Par jugement du 25 juillet 2022, le tribunal de commerce de Chalon-sur-Saône a :
- dit que la résiliation du contrat est intervenue aux torts de la société G.R.I.E. SARL,
- débouté la société G.R.I.E. SARL de l'ensemble de ses demandes,
- débouté la société Mercier SAS de ses autres demandes,
- condamné la société G.R.I.E. SARL à payer à la société Mercier SAS la somme de 500 euros au titre de l'article 700 du code de procédure civile,
- condamné la société G.R.I.E. SARL en tous les dépens de l'instance, dont frais de greffe indiqués auxquels sont ajoutés le coût de l'assignation et les frais de mise à exécution de la décision, les dépens visés à l'article 701 du code de procédure civile étant liquidés à la somme de 60,22 euros TTC.
Par déclaration du 16 septembre 2022, la société G.R.I.E. a relevé appel de ce jugement.
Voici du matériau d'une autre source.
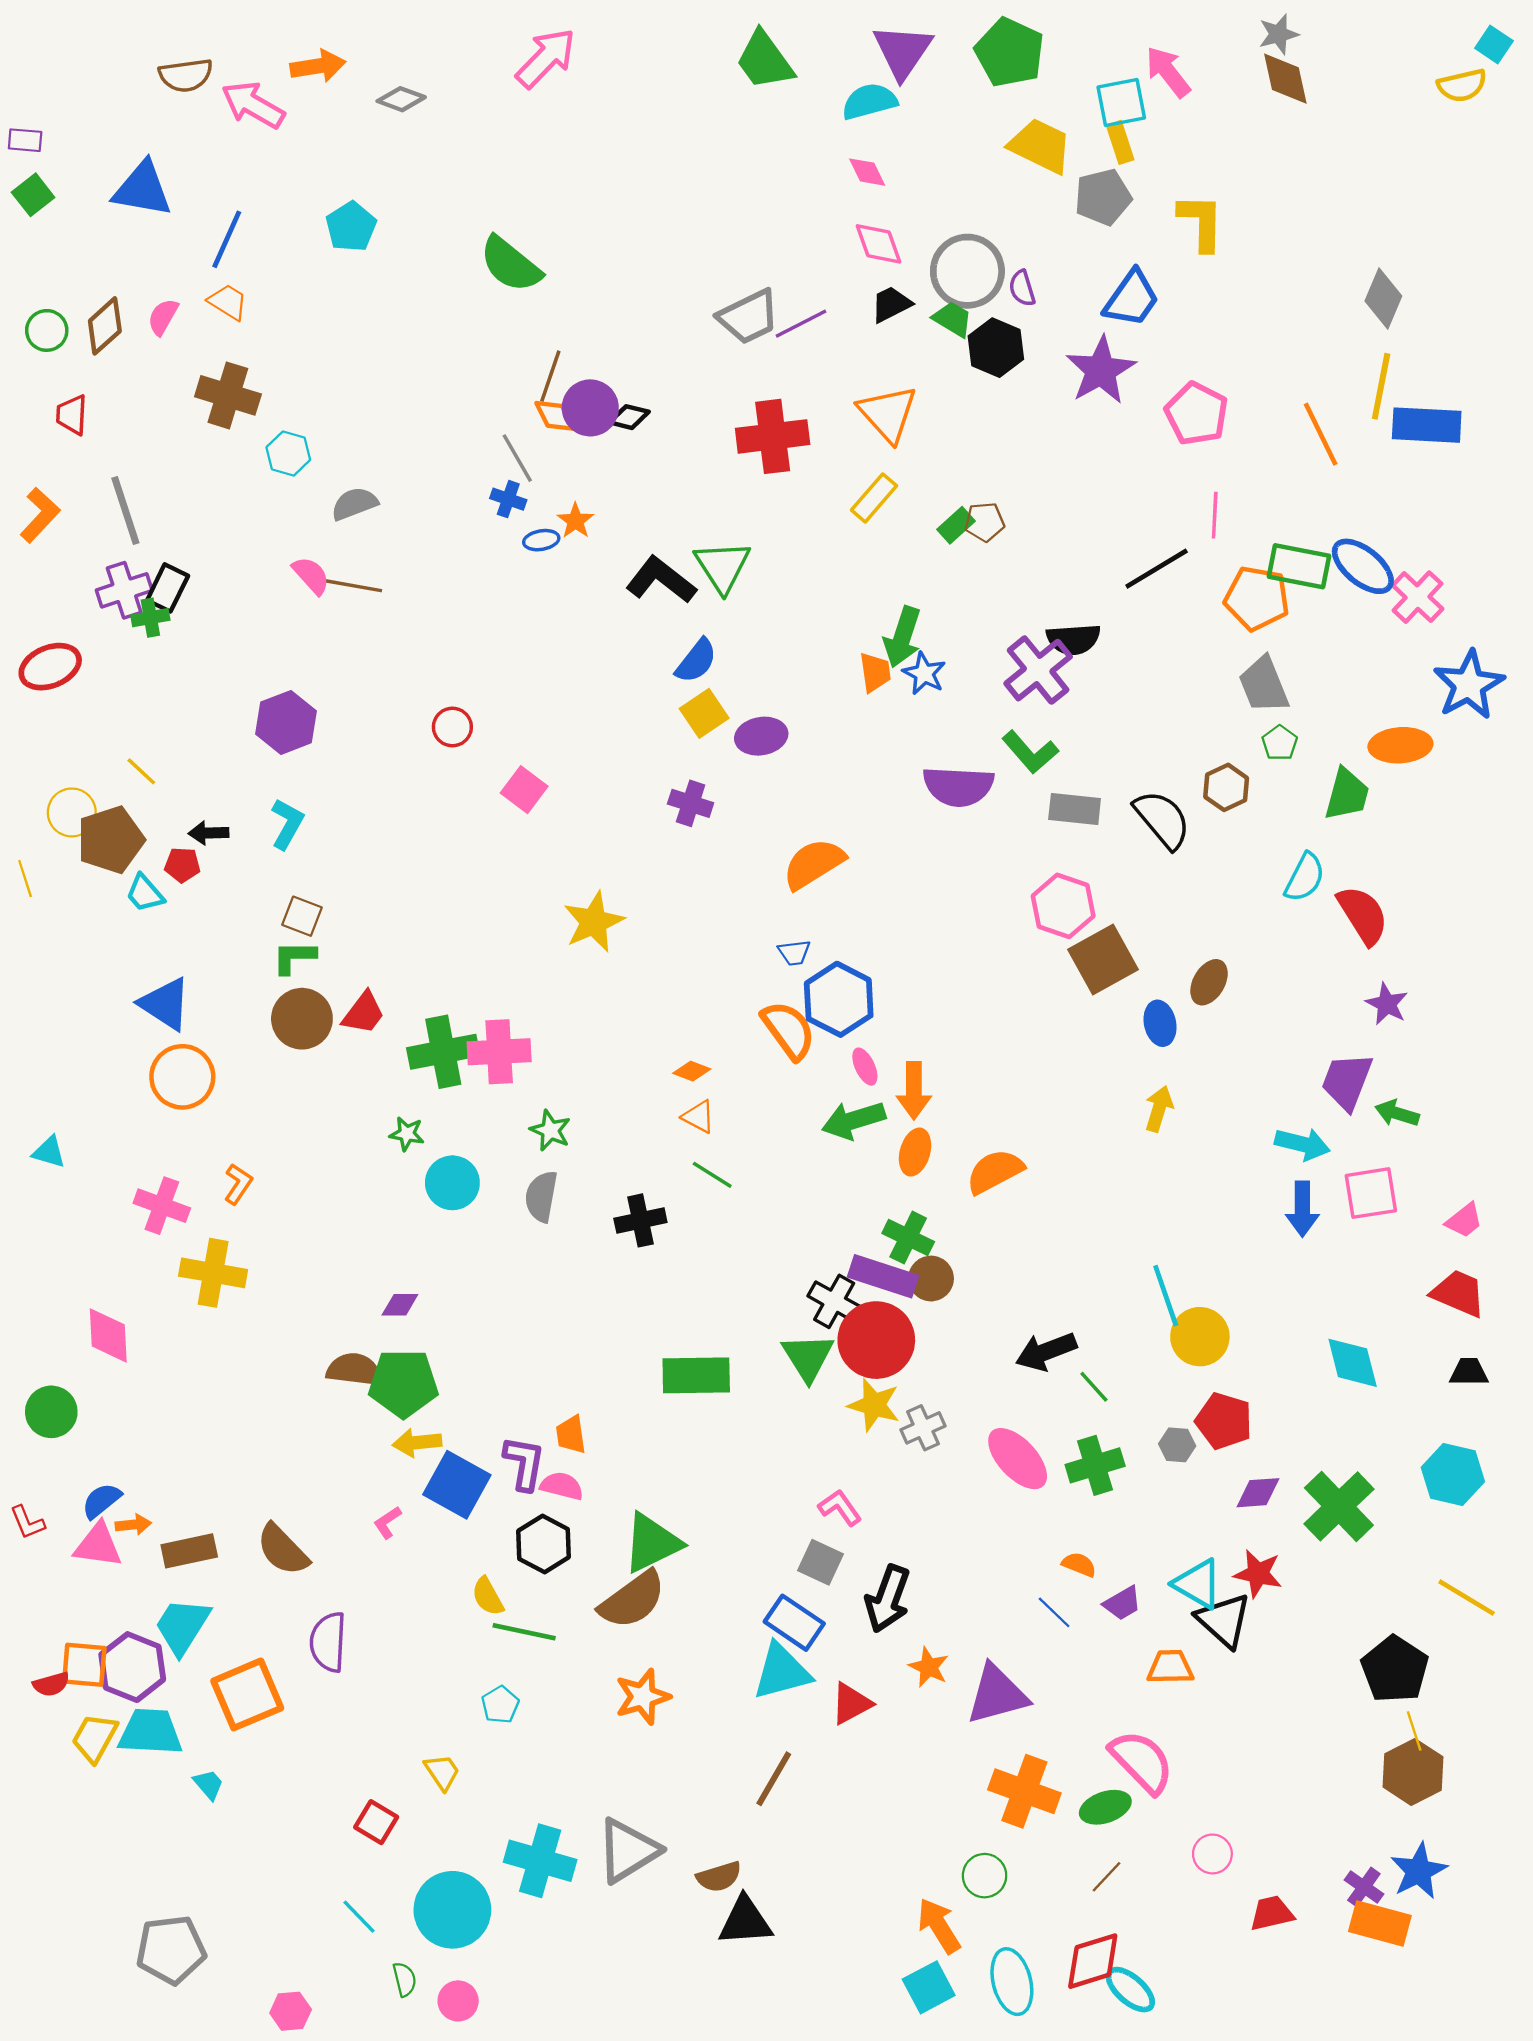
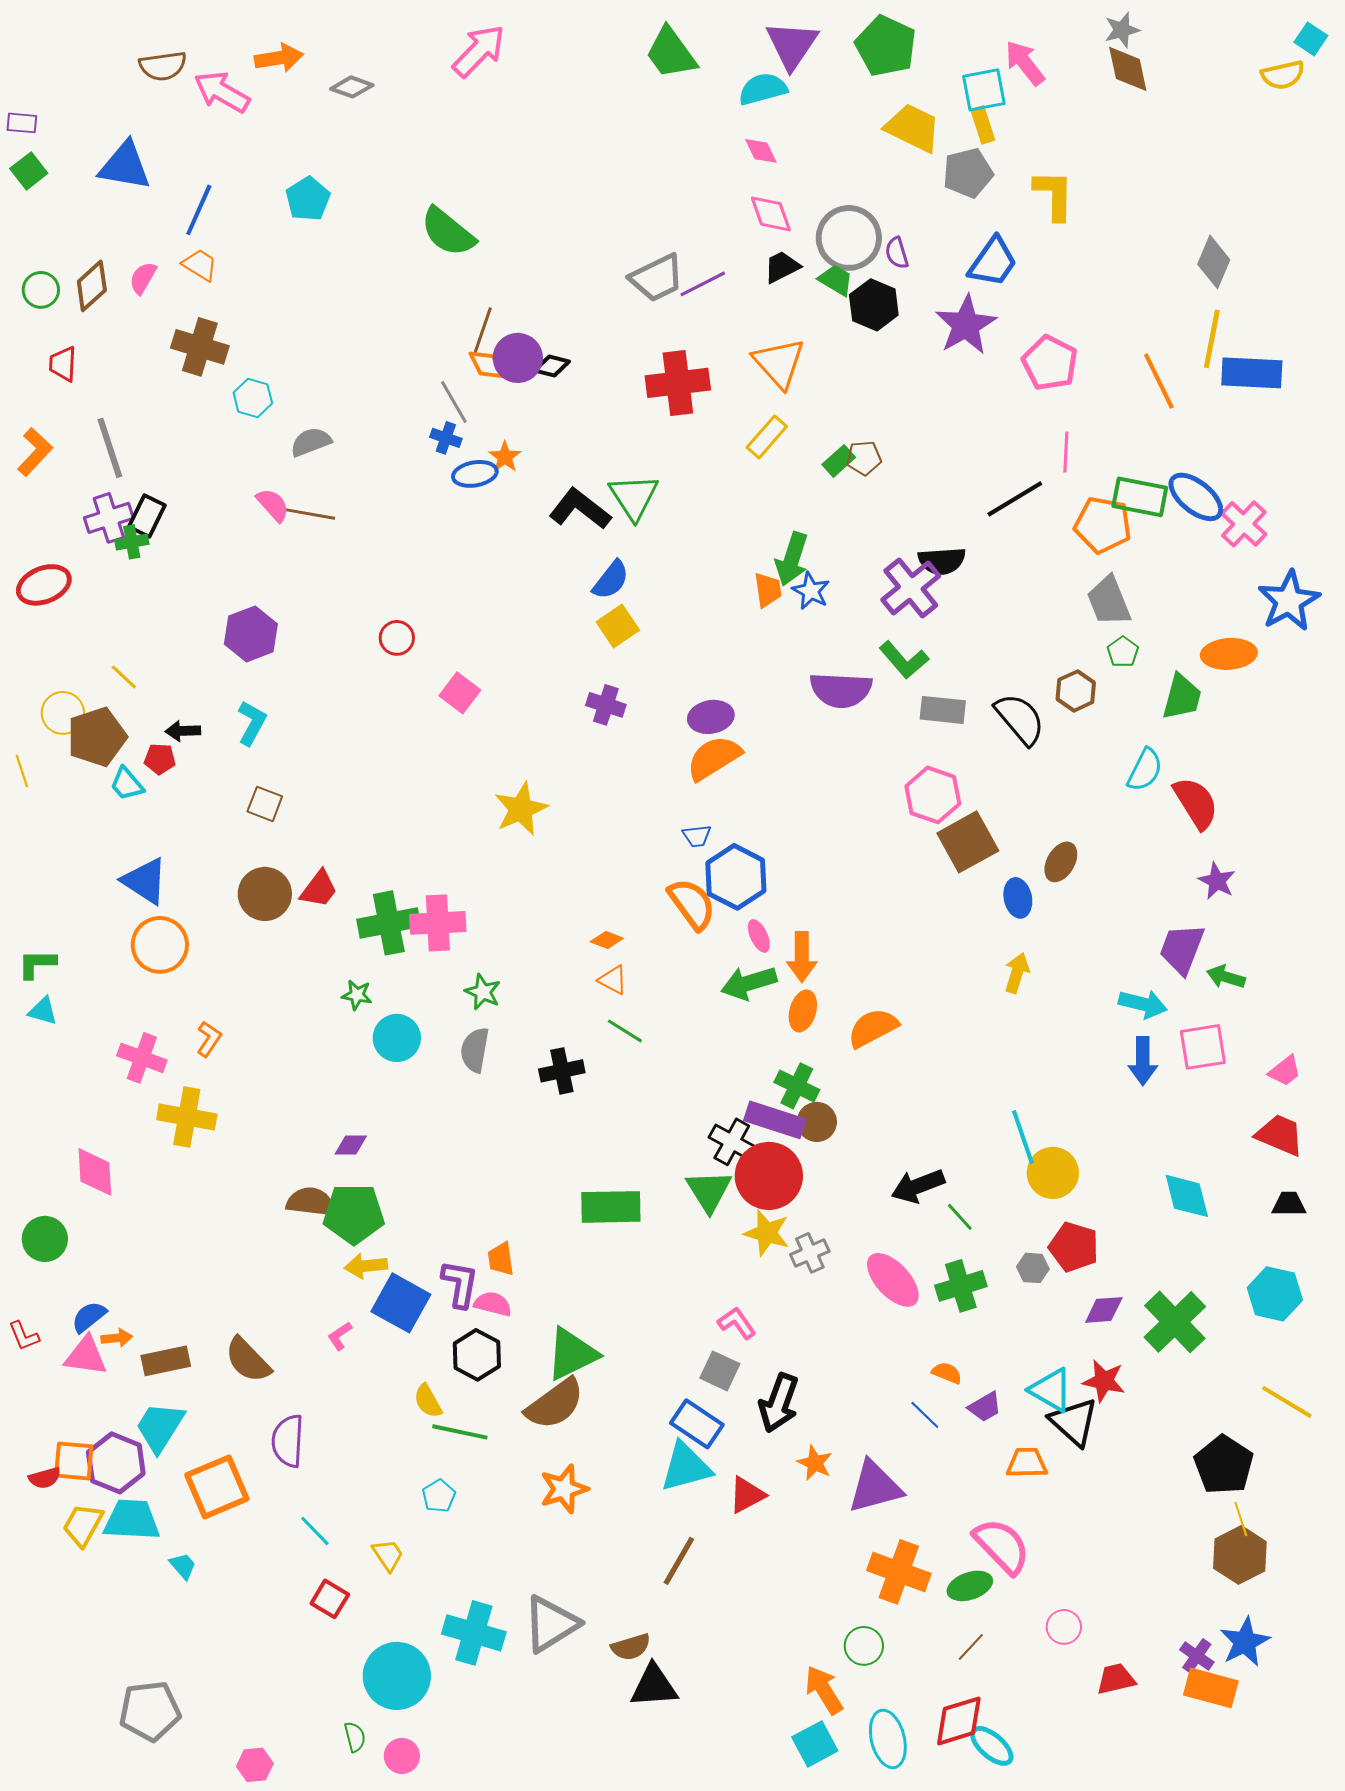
blue ellipse: (541, 540) -> (475, 474), size x1.4
purple ellipse: (761, 736) -> (711, 717), moved
green L-shape: (294, 957) -> (37, 964), moved
cyan line: (359, 1917) -> (315, 1531), moved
Aux termes du dispositif de ses conclusions d'appelante notifiées le 29 août 2023, auxquelles il est renvoyé pour l'exposé des moyens développés au soutien des prétentions, la société G.R.I.E. demande à la cour, au visa des articles 1101 à 1104, 1171 alinéas 1 et 2, 1224, 1217, 1231 et 1353 du code civil, ainsi que de l'article L441-6 du code de commerce, de :
- la déclarer recevable et bien fondée en son appel dirigé contre la société Mercier, celui-ci ayant été formulé dans les délais légaux ;
- confirmer la décision déférée en ce qu'elle a rejeté la demande de la société Mercier tendant à voir juger :
*le remboursement de stock périmé en l'absence de clause prévoyant la reprise de la marchandise,
*le droit à préjudice économique.
- réformer le jugement de première instance déféré en ce qu'il :
*a dit que la résiliation du contrat est intervenue à ses torts,
*l'a déboutée de l'ensemble de ses demandes,
*l'a condamnée à payer à la société Mercier SAS la somme de 500 euros au titre de l'article 700 du code de procédure civile,
*l'a condamnée en tous les dépens de l'instance, dont frais de greffe indiqués auxquels sont ajoutés le coût de l'assignation et les frais de mise à exécution de la décision, les dépens visés à l'article 701 du code de procédure civile étant liquidés à la somme de 60,22 euros TTC.
et statuant à nouveau :
- juger que la société Mercier a engagé sa responsabilité contractuelle envers elle pour manquement à l'obligation de paiement 100% à la commande validée ;
- constater la faute de la société Mercier dans les retards allégués ;
- retenir l'absence d'inexécution grave de son obligation de livraison ;
- juger pleine et entière la responsabilité de la société Mercier dans le non-respect de son obligation d'achat d'un minimum annuel de 24 000 kg de tabac à chicha de marque Fantasia, obligation de résultat ;
- juger que la société Mercier a engagé sa responsabilité contractuelle envers elle concernant le non-respect de son obligation de développement du marché ;
- rejeter l'ensemble des demandes ou prétentions de la société Mercier émises à son encontre, lesquelles sont infondées.
en conséquence,
- condamner la société Mercier à réparer l'entier préjudice direct qu'elle a subi et à lui régler les sommes suivantes à titre de dommages et intérêts :
*en raison du non-respect de l'obligation d'achat d'un minimum annuel :
-242 400 euros HT au titre du préjudice commercial pour la première année,
-475 200 euros HT au titre du préjudice commercial pour la deuxième année,
-475 200 euros HT au titre du préjudice commercial pour la troisième année,
*en raison du non-respect de l'obligation de développement :
-500 000 euros,
- condamner la société Mercier à lui régler en raison de sa mauvaise foi et du manquement à l'obligation de loyauté la somme de 50 000 euros à titre de dommages et intérêts.
en tout état de cause,
- débouter la société Mercier de l'ensemble de ses demandes, fins et conclusions formulées à son encontre ;
- ordonner la publication de la décision dans deux journaux locaux aux frais de la société Mercier ;
- condamner la société Mercier à lui verser la somme de 5 000 euros sur le fondement des dispositions de l'article 700 du code de procédure civile ;
- condamner la même aux entiers dépens et frais de première instance et d'appel et la signification de la décision à intervenir.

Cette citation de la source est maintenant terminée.